Why Hollywood’s Most Recent Breakout Star Refuses to Wear High Heels
Phantom Thread’s Vicky Krieps has an interesting theory on the classic shoe.
A few minutes into talking to Phantom Thread’s Vicky Krieps, I realize I could easily sit there, at a small wooden table at Bubby’s, for the rest of the day. Not just because the breakout actress is the epitome of cool—complete with an accent (she’s from Luxembourg), laid-back style, and hair that looks fantastic even when it’s “messy.” It’s that Krieps is constantly questioning life’s little things throughout the conversation, like why women wear high heels, or why actors are singled out for their performances at awards shows when so much of what they do is feeding off of one another.
That’s how Vicky describes her portrayal opposite Daniel Day-Lewis, who was nominated for a Golden Globe for the role of Reynolds Woodcock: a “duet,” she says. “Our performance cannot be separated,” she tells me, adding that working with the actor was nice and a learning experience. “It’s teamwork.”

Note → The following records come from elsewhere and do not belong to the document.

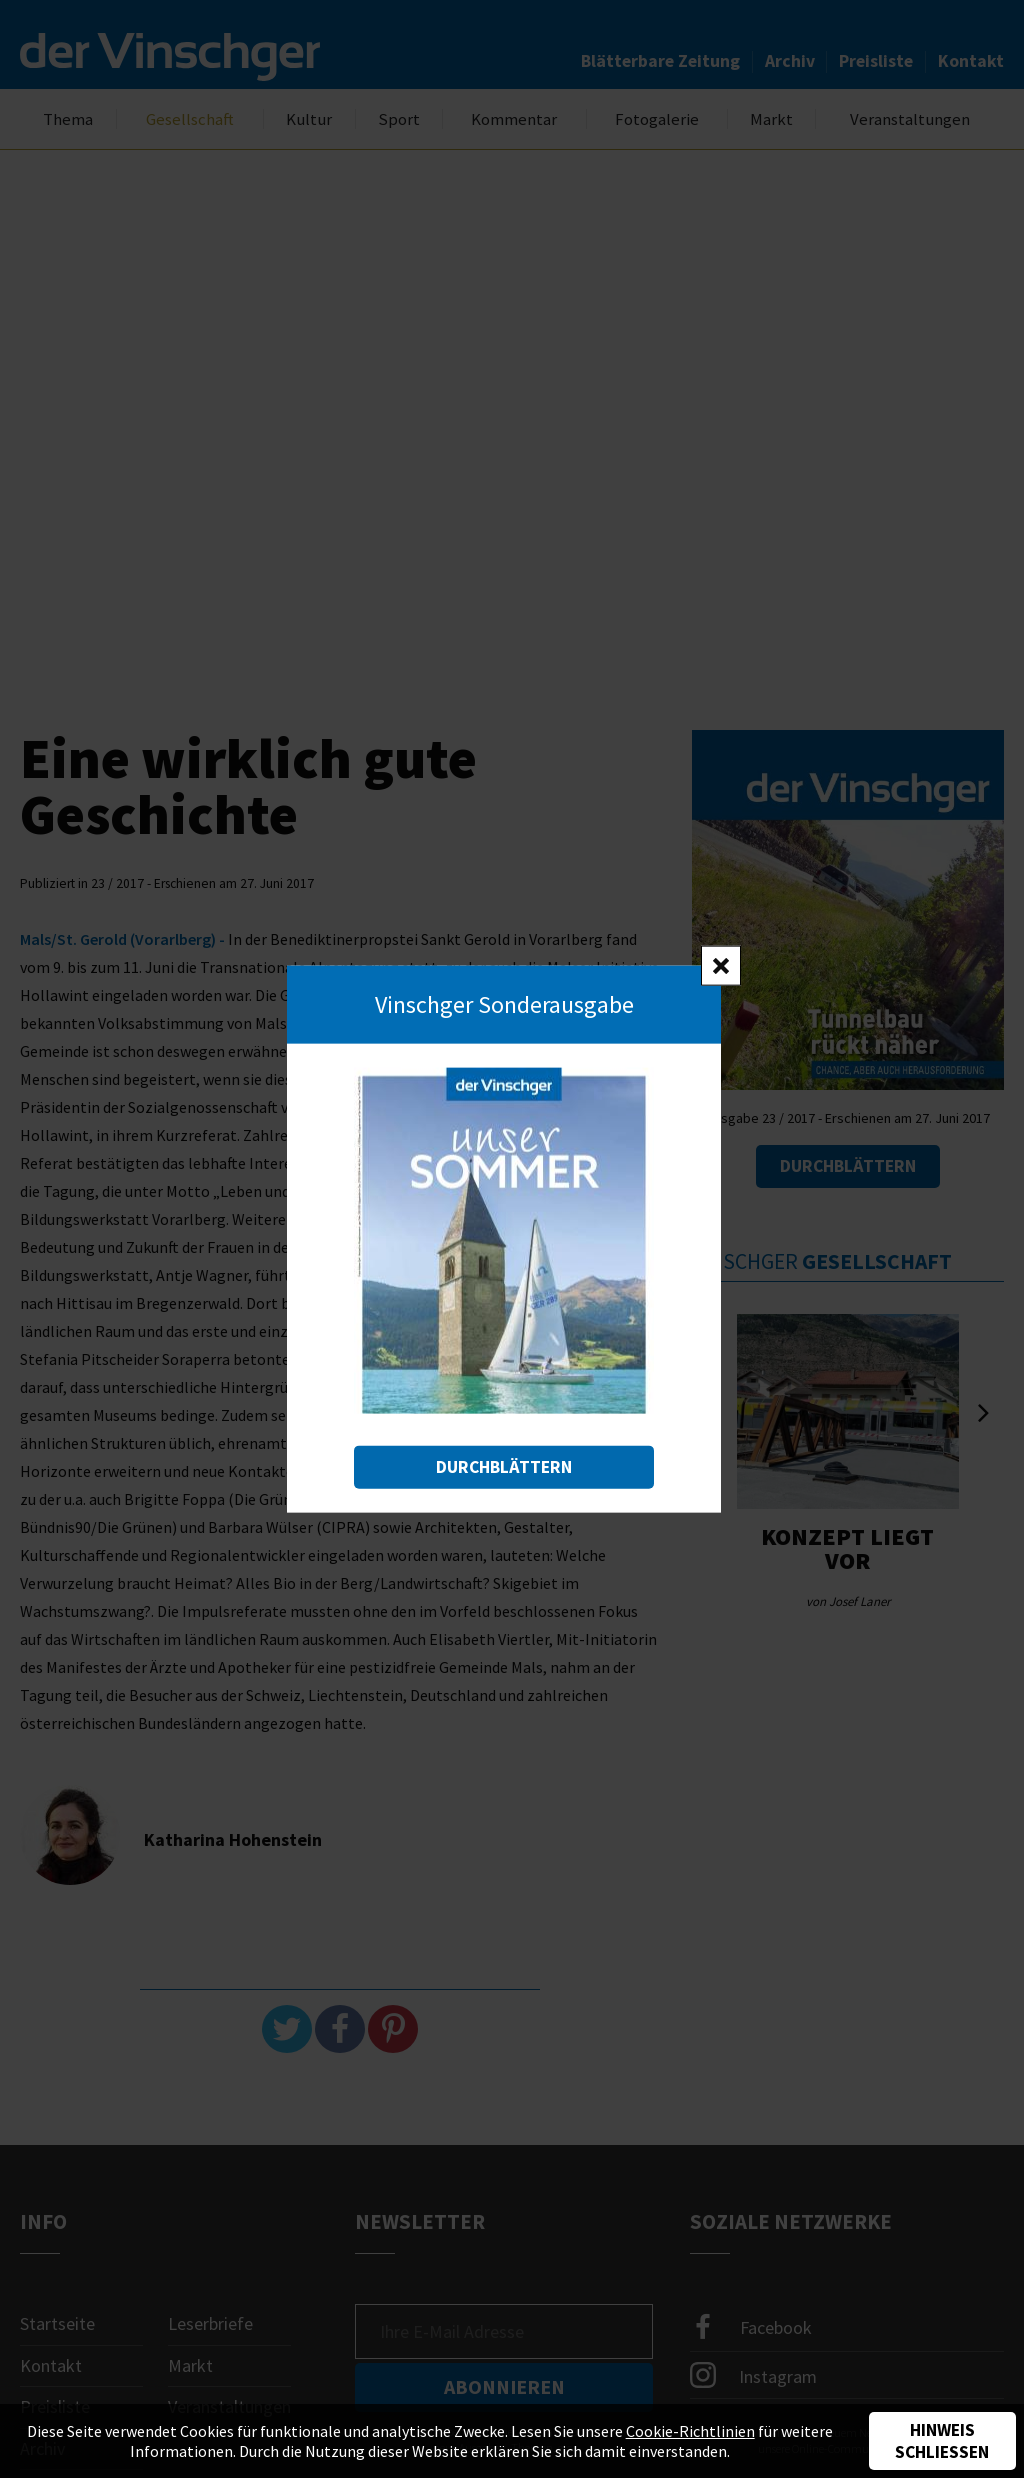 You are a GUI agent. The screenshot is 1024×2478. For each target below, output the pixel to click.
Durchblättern (504, 1466)
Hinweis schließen (942, 2441)
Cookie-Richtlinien (690, 2431) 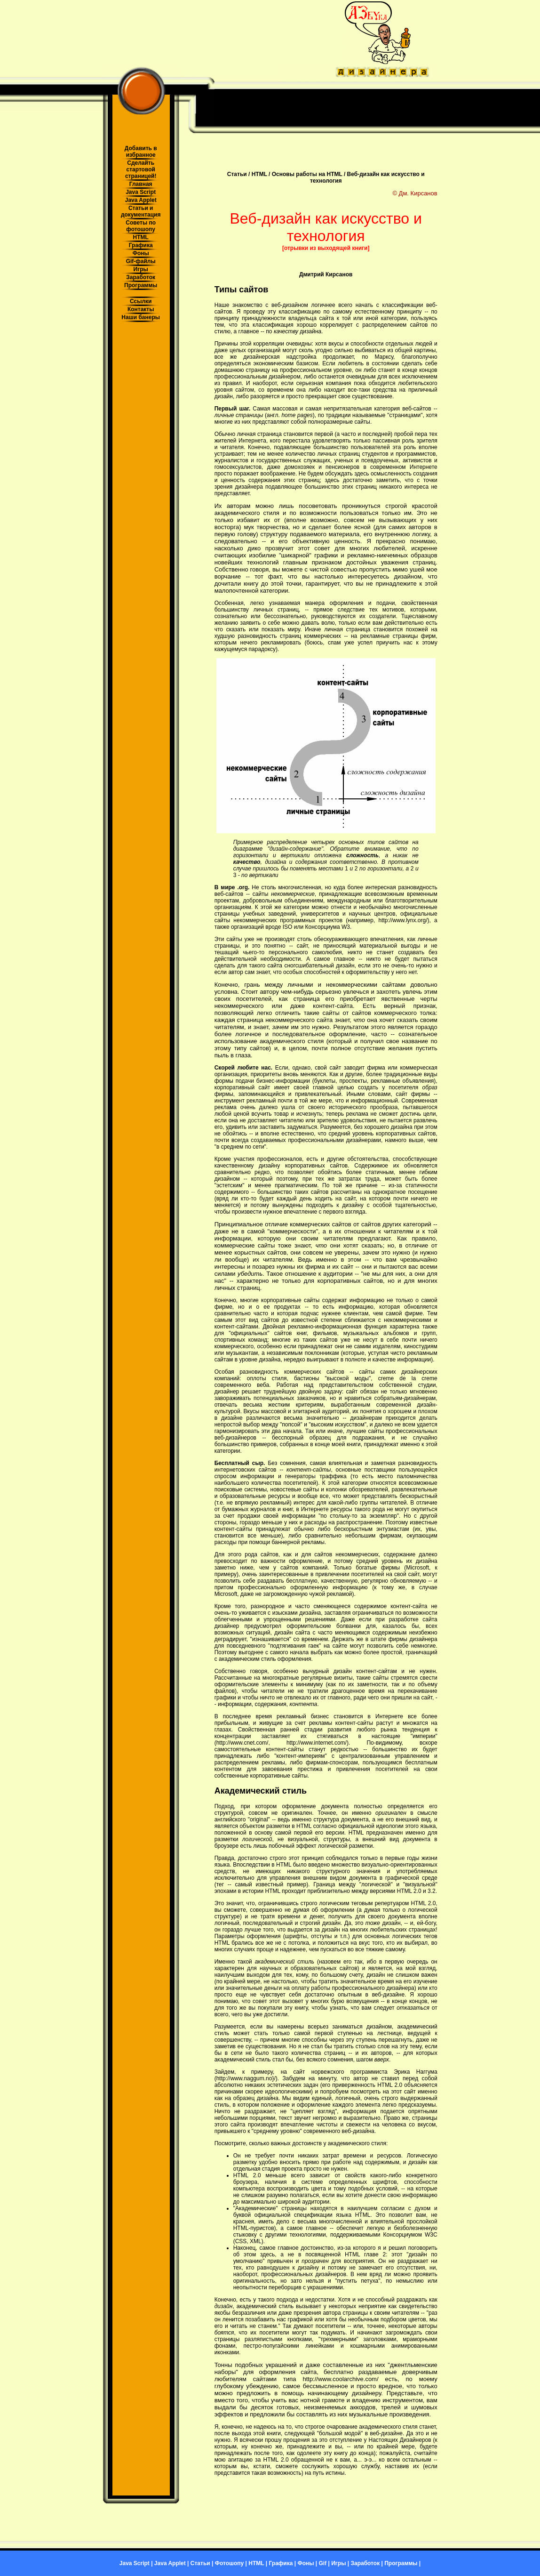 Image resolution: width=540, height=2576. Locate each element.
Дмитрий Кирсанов (326, 274)
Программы (140, 285)
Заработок (140, 277)
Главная (140, 184)
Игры (141, 269)
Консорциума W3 (327, 927)
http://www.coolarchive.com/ (340, 2379)
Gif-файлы (141, 261)
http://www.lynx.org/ (402, 920)
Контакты (140, 309)
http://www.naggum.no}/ (246, 2078)
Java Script (141, 192)
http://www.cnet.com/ (242, 1742)
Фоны (141, 253)
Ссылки (140, 301)
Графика (141, 245)
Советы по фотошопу (141, 226)
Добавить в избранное (141, 151)
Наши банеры (140, 317)
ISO (288, 927)
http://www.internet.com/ (316, 1742)
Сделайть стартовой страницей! (141, 169)
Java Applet (141, 200)
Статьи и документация (141, 211)
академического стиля (246, 512)
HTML (141, 237) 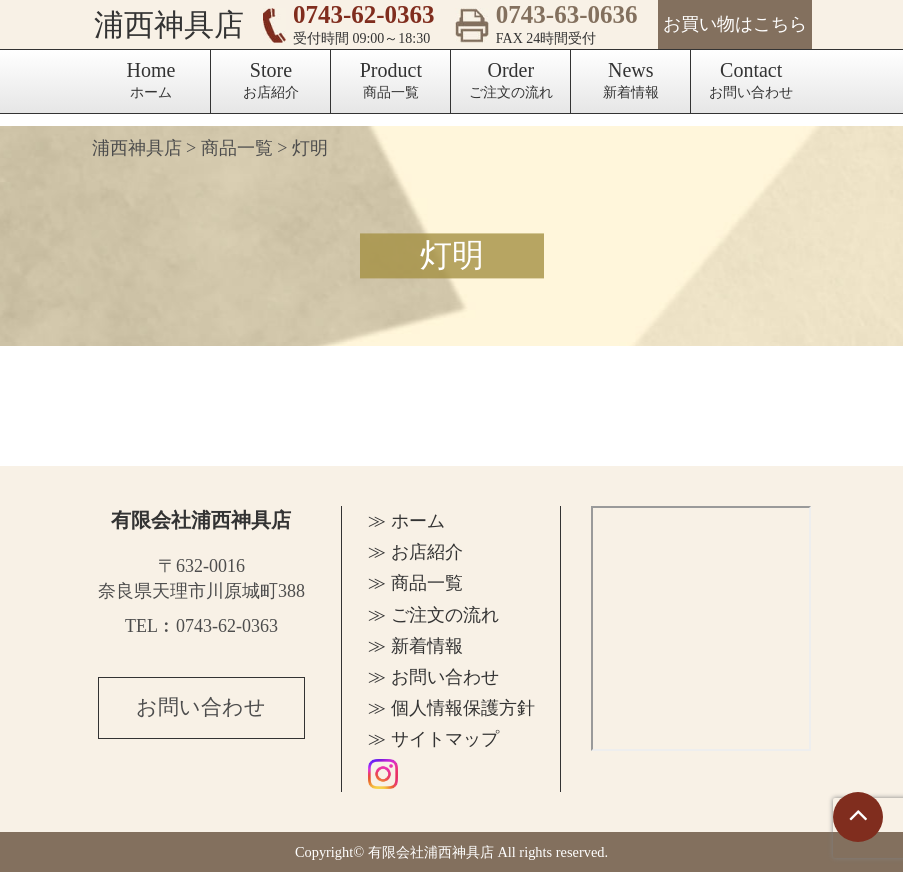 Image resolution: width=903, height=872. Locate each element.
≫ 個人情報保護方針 (451, 708)
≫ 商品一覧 (415, 583)
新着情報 (631, 79)
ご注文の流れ (511, 79)
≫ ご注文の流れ (433, 615)
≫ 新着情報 (415, 646)
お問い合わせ (751, 79)
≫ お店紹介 (415, 552)
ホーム (151, 79)
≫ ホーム (406, 521)
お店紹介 (271, 79)
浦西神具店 (167, 24)
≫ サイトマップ (433, 739)
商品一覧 (391, 79)
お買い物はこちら (735, 24)
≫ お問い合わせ (433, 677) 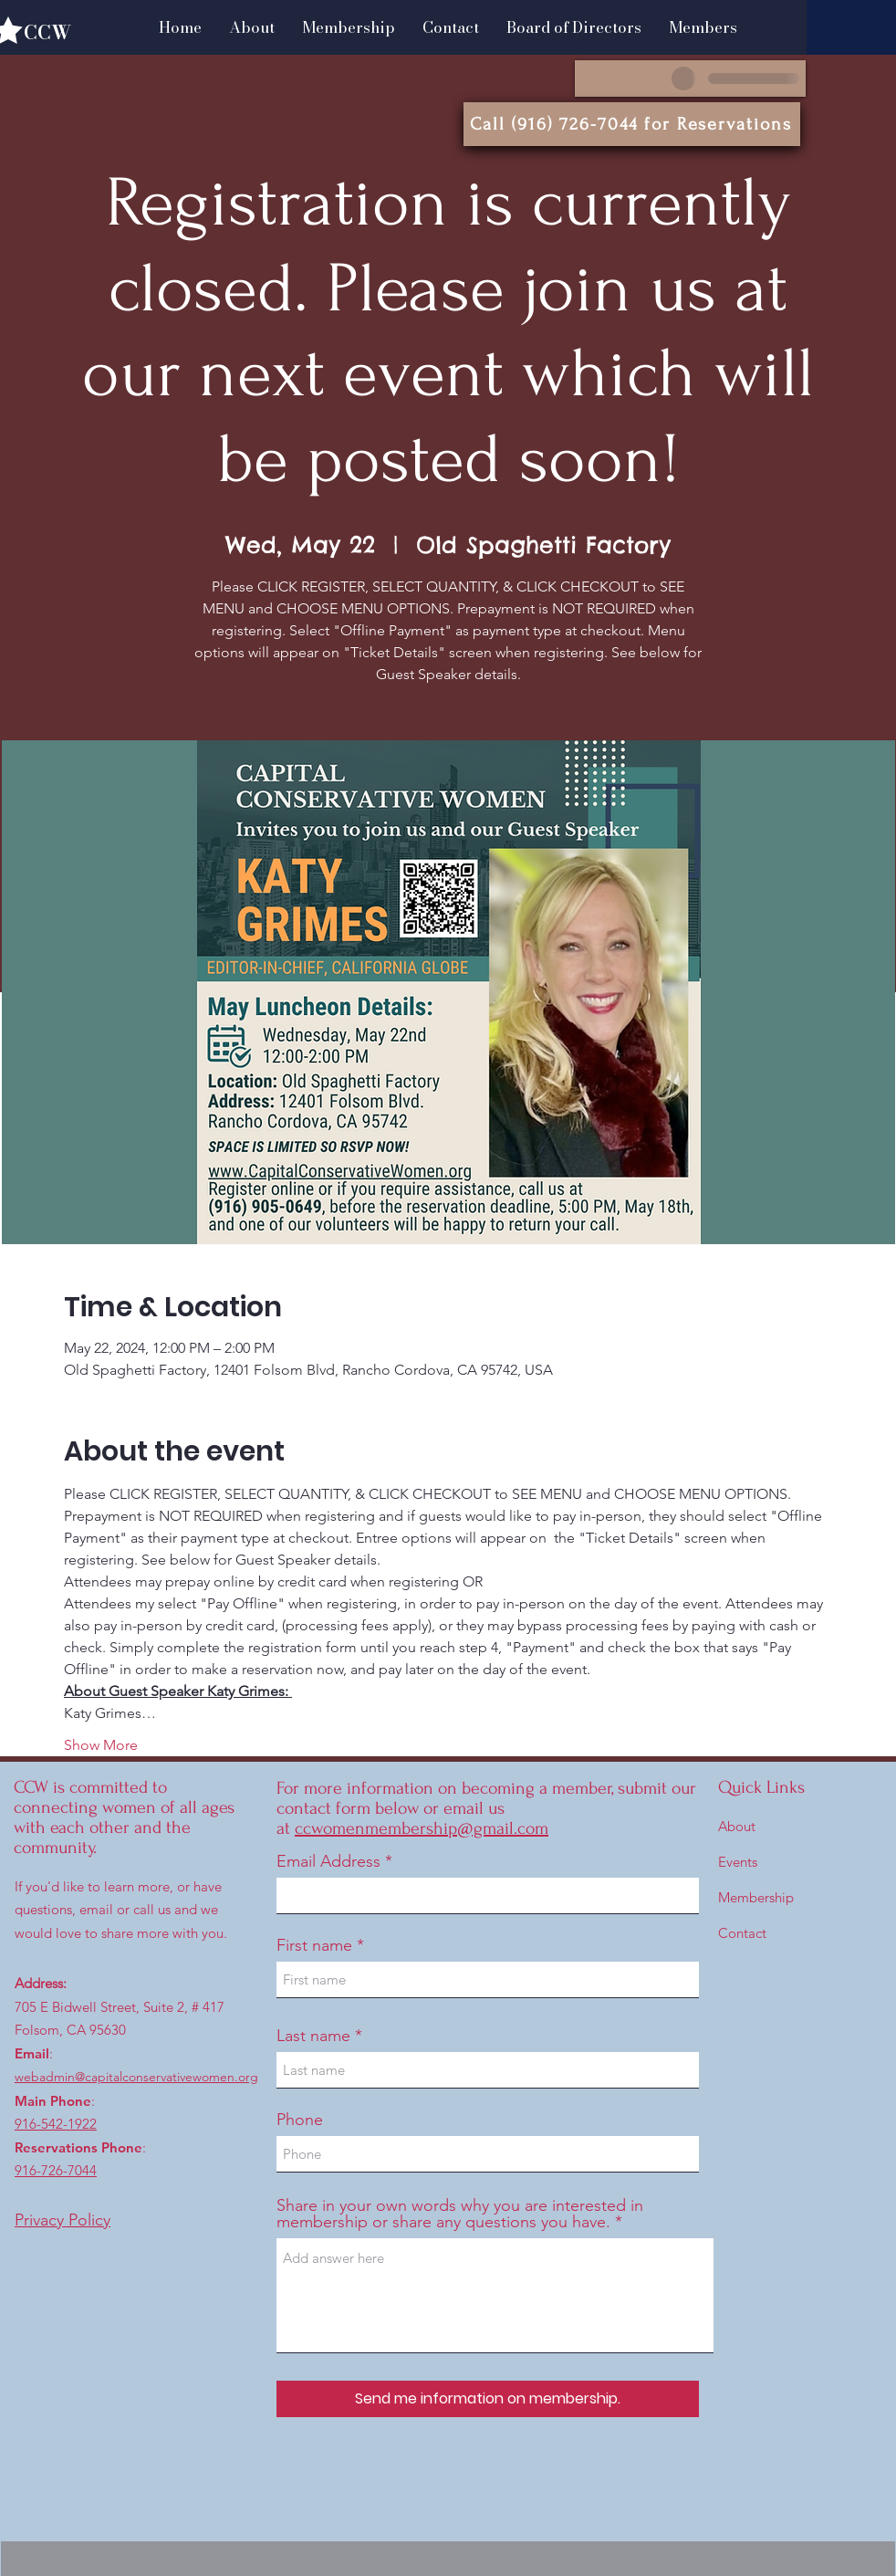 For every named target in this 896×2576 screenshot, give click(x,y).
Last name (313, 2035)
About (736, 1826)
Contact (742, 1933)
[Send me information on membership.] (487, 2399)
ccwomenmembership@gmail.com (421, 1828)
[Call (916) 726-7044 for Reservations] (632, 124)
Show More (101, 1745)
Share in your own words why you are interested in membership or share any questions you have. (459, 2213)
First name (314, 1945)
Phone (299, 2119)
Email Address (328, 1861) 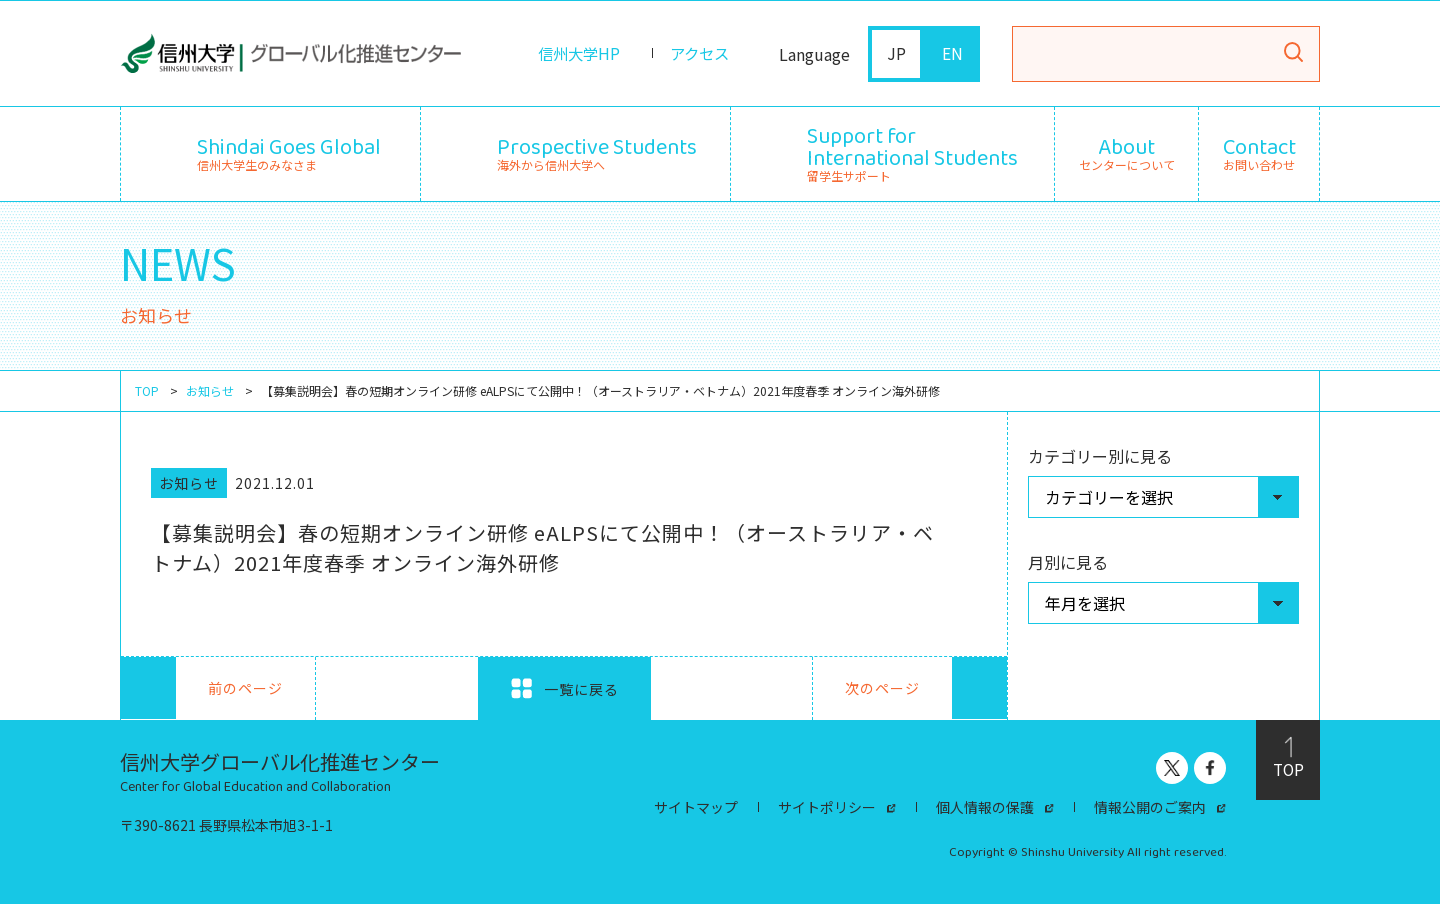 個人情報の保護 (985, 807)
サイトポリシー (827, 807)
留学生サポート (912, 151)
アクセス (697, 54)
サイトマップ (696, 807)
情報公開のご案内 (1150, 807)
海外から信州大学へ (597, 151)
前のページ (202, 688)
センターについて (1127, 154)
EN (952, 54)
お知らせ (210, 391)
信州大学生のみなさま (289, 151)
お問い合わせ (1259, 154)
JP (896, 54)
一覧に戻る (564, 688)
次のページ (926, 688)
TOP (147, 391)
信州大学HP (573, 54)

I don’t doubt that it is, and apparently, neither do most critics: Krieps continues to receive high praise for her portrayal of Alma in the fashion-meets-intense-love-story, out now. Perhaps it’s that constant quest for answers that made her so wonderful at playing a complex character, but there are things that Vicky is still questioning today—including the twist at the end of the film.
Read on for our full conversation, where the actress talks about the real meaning of the film, her everyday style, and why she doesn’t feel pressure to look a certain way.
How is the movie different from a typical fashion film?
“It’s about fashion, but if you talk about it in an honest way, it becomes something deeper. This costume designer lives in his own world with his sister, and they have a very unique and strange relationship. He’s built walls around him, out of rules, and structure, and superstition. Then he meets a woman who is very different, from a very different background, and they fall in love. Everything becomes difficult from there. It’s about fashion in the sense that it’s about art and craftsmanship—an homage to the old times, when craftsmanship was respected and worshipped. But it’s not using the fashion to make you want to see the movie. It’s just there because that’s what this person lives and it’s his background. But he could be anything else, too. It’s really a story between two people.”
Is the twist at the end up for interpretation?
“I think in all of Paul [Thomas Anderson]’s movies, he leaves it up to you to find your own answer, which I love. I myself don’t know what the ending means—is it real, is it not real? This film is like a painting that you can look at, and it does something to you, but you don’t know why. The movie invites you not only to think what you want to—many movies do that—but it also leaves you to feel your own feeling.”
Your style seems very laid-back. How do you dress normally?
“If I wasn’t here to do press, you would see me probably in a jumpsuit with a hoodie and sneakers. I like to mix all kinds of styles, because I think it’s really important that you’re free to express who you are and not calling to any uniform. I realized after I saw photo shoots and how people dress that everyone’s kind of obliged to fulfill certain rules, but no one really knows where they are written. Like, where are the fashion police actually hidden? Are they coming out now, telling me to get into my high heels? Why do I have to wear high heels? They’re uncomfortable, you cannot walk in them, and they mostly don’t look nice. I wanted to understand, so I took time to look at high heels on women’s feet. They look nice [by themselves], like a piece of art, but on the feet of women, they mostly distort the foot. The skin cracks. For me, the only message that high heels have is ‘I cannot run away.’ That’s what high heels are saying.”
Now that everyone is calling you a “breakout star,” are you feeling any pressure?
“I’ve never felt any pressure. Most pressure people feel is from things that are invisible—it’s like a ghost. For instance, who tells me as a woman that I have to be pretty? No one. Men love women who like themselves—that’s what’s sexy. Why do we wear things where we hide our belly, which is the only thing that makes a woman a woman? It’s the only magical thing that’s left on this planet—we don’t know how to make babies still. But instead of celebrating it, we are hiding it. The same with makeup: most men—like in the movie, when he takes her lipstick off—they want to see the woman. They don’t want to see the makeup. I also wonder where [that rule] comes from. Honestly, it doesn’t make any sense.”